Wann wählen Cloud-Software
Wählen Sie die Cloud für Analytik, Dashboards, standortübergreifende Berichte, Plattformen für vorausschauende Instandhaltung und alles, was von Fernzugriff und elastischer Skalierung profitiert – wo die Wartung durch den Anbieter, die einfache Skalierung und die geringeren Anfangskosten die Abhängigkeit von Konnektivität und die externe Datenlage überwiegen.
Wie sie sich in der Praxis unterscheiden
Am saubersten lässt sich die Entscheidung danach aufteilen, was bei einem Ausfall passiert. Wenn eine Funktion weiterarbeiten muss, wenn der Standort seine Internetverbindung verliert – Regelkreise, Verriegelungen, alles, was Sicherheit berührt –, gehört sie ohne Wenn und Aber On-Premise. Wenn eine Funktion einige Minuten oder Stunden offline ohne Folgen verkraften kann – Trend-Dashboards, KPI-Berichte, längerfristige Analytik –, werden der geringere Pflegeaufwand und der Fernzugriff der Cloud attraktiv. Die meisten ausgereiften Standorte wählen daher nicht ein Lager; sie schichten die Architektur, halten den zeitkritischen Kern lokal und heben die analytische Ebene in die Cloud.
Gesamtbetriebskosten
Der oberflächliche Vergleich einer Kapitalanschaffung mit einem Abonnement ist für sich genommen irreführend. On-Premise verbirgt wiederkehrende Kosten in aller Offenheit: Server-Erneuerungen, Patches, Backups, Sicherheitshärtung und die Personalzeit, um all das zu tun. Die Cloud wandelt diese in eine vorhersehbare Betriebsgebühr um, fügt aber die Kosten zuverlässiger Konnektivität und die langfristige Bindung an ein nie endendes Abonnement hinzu. Über eine realistische Anlagenlebensdauer nähern sich die beiden oft an, sodass die Entscheidung an Kontrolle, Kritikalität und Konnektivität hängen sollte, nicht daran, in welcher Budgetzeile die Ausgabe landet.
Fazit
On-Premise gewinnt bei echtzeitfähigen, sicherheitskritischen und schlecht angebundenen Betrieben sowie strenger Datenkontrolle; die Cloud gewinnt bei Analytik, Skalierbarkeit, Fernzugriff und reduziertem Pflegeaufwand. Das pragmatische Muster ist hybrid: Steuerungs- und Sicherheitsfunktionen On-Premise halten, Analytik und Berichte in die Cloud verlagern und die Kritikalität jede Ebene entscheiden lassen.
FAQ
Ist Cloud-Software für den industriellen Einsatz sicher?

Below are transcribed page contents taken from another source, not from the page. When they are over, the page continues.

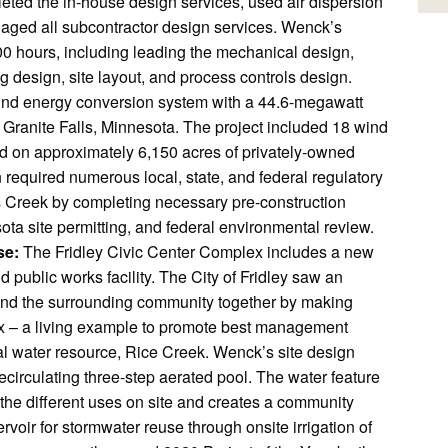
eted the in-house design services, used air dispersion
naged all subcontractor design services. Wenck’s
00 hours, including leading the mechanical design,
g design, site layout, and process controls design.
wind energy conversion system with a 44.6-megawatt
ranite Falls, Minnesota. The project included 18 wind
ted on approximately 6,150 acres of privately-owned
 required numerous local, state, and federal regulatory
 Creek by completing necessary pre-construction
ta site permitting, and federal environmental review.
se:
The Fridley Civic Center Complex includes a new
nd public works facility. The City of Fridley saw an
es and the surrounding community together by making
lex – a living example to promote best management
nal water resource, Rice Creek. Wenck’s site design
recirculating three-step aerated pool. The water feature
the different uses on site and creates a community
rvoir for stormwater reuse through onsite irrigation of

Sie kann es sein, für die richtigen Funktionen – Analytik, Berichte und Fernüberwachung verkraften kurze Ausfälle und profitieren von anbieterverwalteter Sicherheit. Aber Echtzeitsteuerung und Sicherheitsfunktionen sollten On-Premise bleiben, damit sie unabhängig von der Konnektivität weiterlaufen.
Warum nicht einfach alles in die Cloud legen?

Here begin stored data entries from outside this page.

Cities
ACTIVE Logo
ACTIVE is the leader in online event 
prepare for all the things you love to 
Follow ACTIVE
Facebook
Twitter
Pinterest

Weil Funktionen, die arbeiten müssen, wenn das Internet ausfällt – Regelkreise, Verriegelungen, Sicherheitssysteme –, nicht von Konnektivität abhängen dürfen. Strenge Datenresidenzregeln und latenzempfindliche Steuerung sprechen ebenfalls dafür, diese Ebenen On-Premise zu halten, weshalb hybride Architekturen verbreitet sind.